In light of this, Ethiopia's remarkable diplomatic jump towards Ethiopians in diaspora has been witnessed at the Ethiopian government community meeting which was held at the Ghion and the Hiliton hotels that attracted a large number of participants from the latter. During this meeting, top Ethiopian government officials elaborated major policy issues and entertained different questions. Broadly speaking, the meeting produced  seeds of hope for the expected  expectation that the Ethiopian community whose contributions to the development of the country is believed to be indispensable and has now become determined and full of optimism to work with the government in moving the country forward on the road to some level of economic development.

It has to be appreciated that the EPRDF has reaffirmed its commitment to play a pivotal role in providing favourable atmosphere for all Ethiopians including foreign citizens of Ethiopian origin who want to invest in their country. There are some rumors from different quarters, though, that Ethiopians in diaspora are approached by the government for the sole reason that the "financial muscle" they have could prevent the foreign currency problem of the country from further deterioration. In principle or as our life philosophy, we shouldn't be based on rumours of what so-and-so said Rather, we have got to use our reasoning faculty to do what we believe is right and proper. The same has to be true for those Ethiopians or foreigners of Ethiopian origin living abroad. It is an open secret that Ethiopia needs active help to bring about speedy socio-economic transformation for the benefit of its people. Therefore,  I don't see anything wrong in saying that Ethiopians living overseas are expected and morally obliged to play a constructive role by using their potentials (financial, material and skills) as Ethiopia is desperate to improve the lives of its citizens who have become entangled in chronic economic problems.

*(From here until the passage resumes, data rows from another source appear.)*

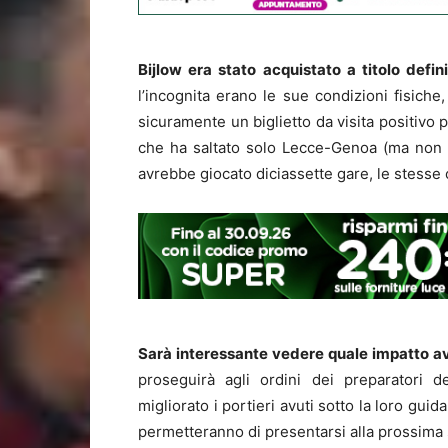
Bijlow era stato acquistato a titolo defi
l’incognita erano le sue condizioni fisiche
sicuramente un biglietto da visita positivo 
che ha saltato solo Lecce-Genoa (ma non 
avrebbe giocato diciassette gare, le stesse
Sarà interessante vedere quale impatto av
proseguirà agli ordini dei preparatori 
migliorato i portieri avuti sotto la loro guid
permetteranno di presentarsi alla prossima 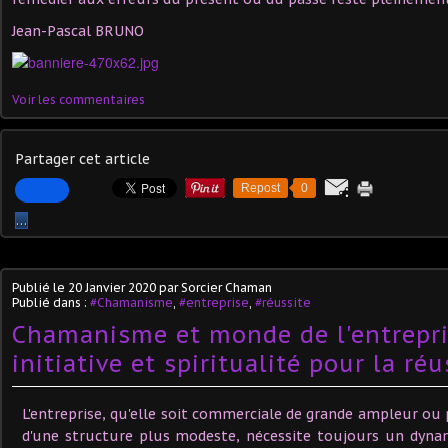
Jean-Pascal BRUNO
Voir les commentaires
Partager cet article
Repost
0
…
Publié le
20 Janvier 2020
par Sorcier Chaman
Publié dans :
#Chamanisme
,
#entreprise
,
#réussite
Chamanisme et monde de l'entrepri
initiative et spiritualité pour la réu
L'entreprise, qu'elle soit commerciale de grande ampleur ou 
d'une structure plus modeste, nécessite toujours un dynam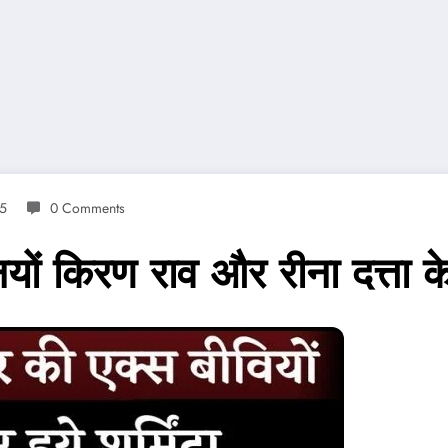
25
0 Comments
यों किरण राव और रीना दत्ता के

It is pretty obvious that some Ethiopians residing outside found themselves in opposition to the EPRDF government  and were occasionally portrayed as negatively charged diaspora lobbying in the midst of the think-thank of foreign governments and policy-makers so that political as well as socio-economic situations would be altered as they perceived them right. Regardless of this, the EPRDF seems to be so resolute to spare no effort to bring on board all citizens, including Ethiopians with non-Ethiopian passports in, the fight against the grinding poverty that has prevailed across the country. To this effect, the EPRDF government has stated that it would create an investor-friendly environment by lowering lease price, easing bureaucratic bottlenecks, and providing various rights and privileges to foreign citizens of Ethiopian origin to the extent of lifting the legal restrictions imposed on them.

To me, the most crucial point at stake is not narrating about who left Ethiopia when and under what circumstances. It is not either the political difference between Ethiopians living abroad and the EPRDF government; it is rather how to alleviate the dire economic problems of Ethiopians that effectively make us impotent not to realize our potential and give the impression to the whole world that Ethiopia is poor and famine-prone. To change this picture, it is imperative for Ethiopians in diaspora first to compromise with themselves, i.e, solving whatever differences they have through dialogue, and then take the initiative in working with the government for Ethiopia's prosperity.